TASK STATEMENT.
Look below for the line with "women s fitness quiz" and the line with "Your Cash and". Copy exactly those two lines and every line between, but not the pictures.

RECORDED DATA.
BEGIN
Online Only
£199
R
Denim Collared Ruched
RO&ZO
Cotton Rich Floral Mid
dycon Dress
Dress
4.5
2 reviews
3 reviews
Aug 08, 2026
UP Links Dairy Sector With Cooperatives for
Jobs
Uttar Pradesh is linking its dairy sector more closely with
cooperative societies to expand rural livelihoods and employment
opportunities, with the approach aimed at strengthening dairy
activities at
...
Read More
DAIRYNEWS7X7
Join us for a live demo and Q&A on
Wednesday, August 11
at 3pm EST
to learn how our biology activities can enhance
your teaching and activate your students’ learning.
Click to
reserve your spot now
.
END
BEGIN
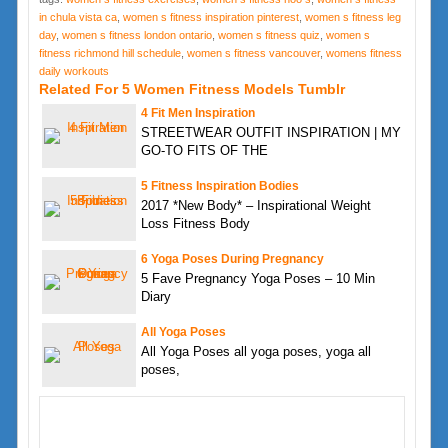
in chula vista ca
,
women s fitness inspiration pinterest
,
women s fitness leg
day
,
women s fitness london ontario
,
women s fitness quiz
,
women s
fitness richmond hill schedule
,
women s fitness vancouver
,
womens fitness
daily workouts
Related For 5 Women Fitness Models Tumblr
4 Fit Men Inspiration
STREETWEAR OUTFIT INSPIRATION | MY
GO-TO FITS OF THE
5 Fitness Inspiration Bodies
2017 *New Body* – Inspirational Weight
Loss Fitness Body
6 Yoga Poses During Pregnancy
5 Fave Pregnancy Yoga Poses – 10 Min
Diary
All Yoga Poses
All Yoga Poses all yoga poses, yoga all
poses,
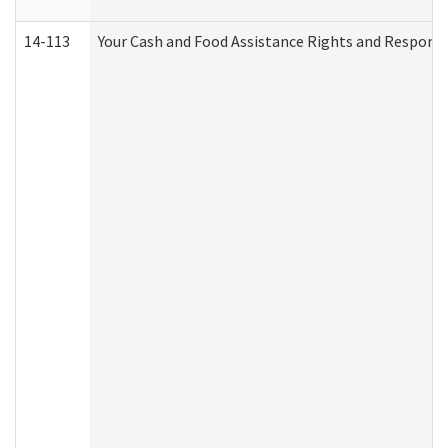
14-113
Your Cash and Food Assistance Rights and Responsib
END
FINISHED TASK.
women s fitness quiz
,
women s
fitness richmond hill schedule
,
women s fitness vancouver
,
womens fitness
daily workouts
Related For 5 Women Fitness Models Tumblr
4 Fit Men Inspiration
STREETWEAR OUTFIT INSPIRATION | MY
GO-TO FITS OF THE
5 Fitness Inspiration Bodies
2017 *New Body* – Inspirational Weight
Loss Fitness Body
6 Yoga Poses During Pregnancy
5 Fave Pregnancy Yoga Poses – 10 Min
Diary
All Yoga Poses
All Yoga Poses all yoga poses, yoga all
poses,
14-113
Your Cash and Food Assistance Rights and Responsib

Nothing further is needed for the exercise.